Again set up your double-boiler, of chocolate and rum/coffee in a metal bowl over simmering water, letting it melt until smooth. Once the chocolate has melted, remove from heat and add in 5-6 tablespoons of butter, a little bit at a time, until soft and creamy. Remove your frosting bowl from heat and place it over a bowl of ice water, stirring all the while. The change in temperature will help the frosting thicken and become nice and spreadable.
Before frosting, make absolutely sure that both your cake and your frosting are no longer warm—otherwise it won’t be thick enough to stay on the cak
e, and you’ll be dripping all over the place.
Once the cake and frosting are cool, use a spatula or butter knife to thickly frost the cake on all sides, dipping your utensil into a cup of lukewarm water between coats to keep the frosting smooth. Finally, use your fingers (or a spatula, if you’re feeling very confident) to press a layer of thinly sliced almonds all around the side of the cake in whatever pattern you like.

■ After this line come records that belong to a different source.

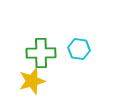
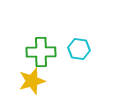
green cross: moved 1 px up
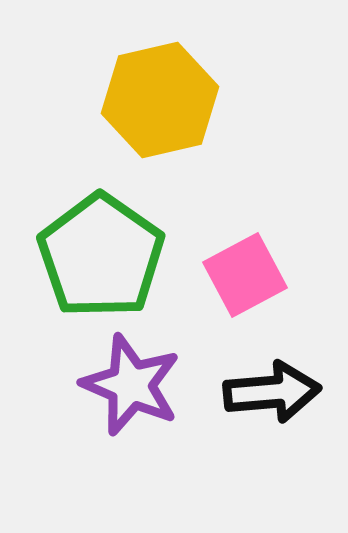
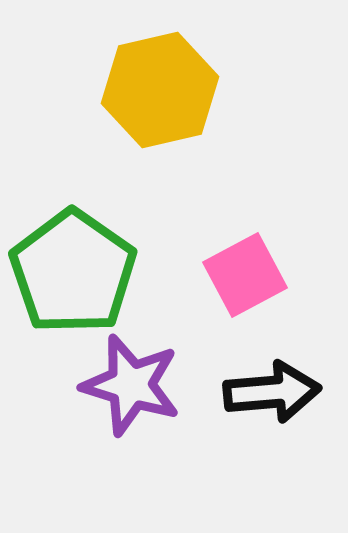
yellow hexagon: moved 10 px up
green pentagon: moved 28 px left, 16 px down
purple star: rotated 6 degrees counterclockwise
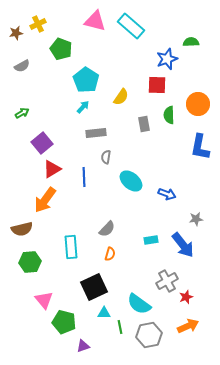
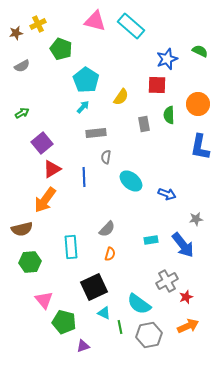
green semicircle at (191, 42): moved 9 px right, 9 px down; rotated 28 degrees clockwise
cyan triangle at (104, 313): rotated 24 degrees clockwise
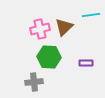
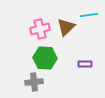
cyan line: moved 2 px left
brown triangle: moved 2 px right
green hexagon: moved 4 px left, 1 px down
purple rectangle: moved 1 px left, 1 px down
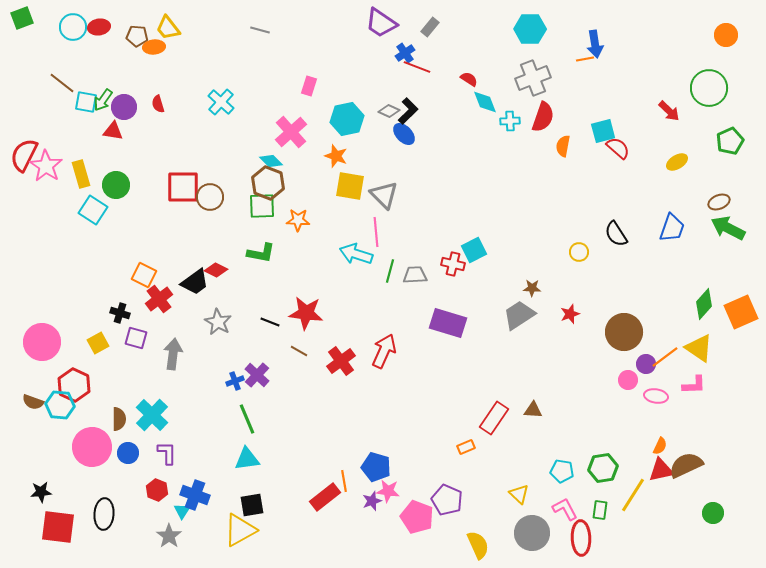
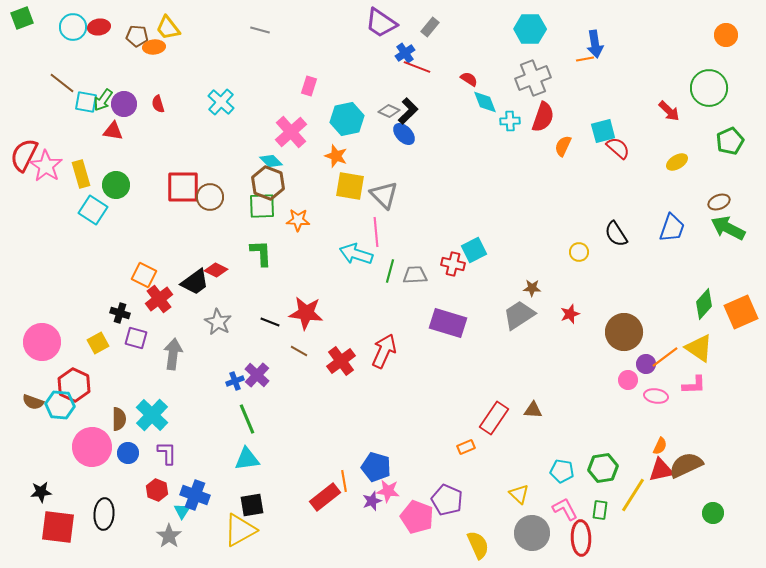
purple circle at (124, 107): moved 3 px up
orange semicircle at (563, 146): rotated 15 degrees clockwise
green L-shape at (261, 253): rotated 104 degrees counterclockwise
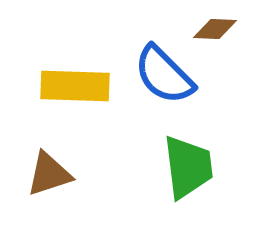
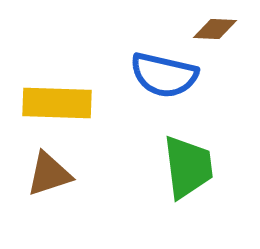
blue semicircle: rotated 32 degrees counterclockwise
yellow rectangle: moved 18 px left, 17 px down
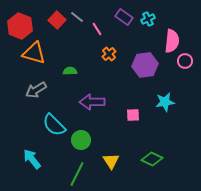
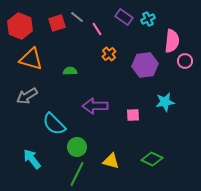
red square: moved 3 px down; rotated 30 degrees clockwise
orange triangle: moved 3 px left, 6 px down
gray arrow: moved 9 px left, 6 px down
purple arrow: moved 3 px right, 4 px down
cyan semicircle: moved 1 px up
green circle: moved 4 px left, 7 px down
yellow triangle: rotated 42 degrees counterclockwise
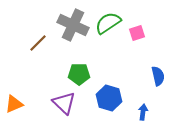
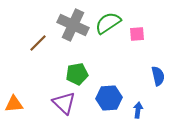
pink square: moved 1 px down; rotated 14 degrees clockwise
green pentagon: moved 2 px left; rotated 10 degrees counterclockwise
blue hexagon: rotated 20 degrees counterclockwise
orange triangle: rotated 18 degrees clockwise
blue arrow: moved 5 px left, 2 px up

And there you have it—Julia Child’s Reine de Saba. Fit for the queen of Sheba, made for and by us “servantless cooks,” and now available in your e-book edition of Mastering the Art of French Cooking for the first time. Enjoy with a tall glass of milk, a bunch of friends, and your chocolate-splattered e-reader. Bon appétit to you all, and bonne anniversaire to this timeless book!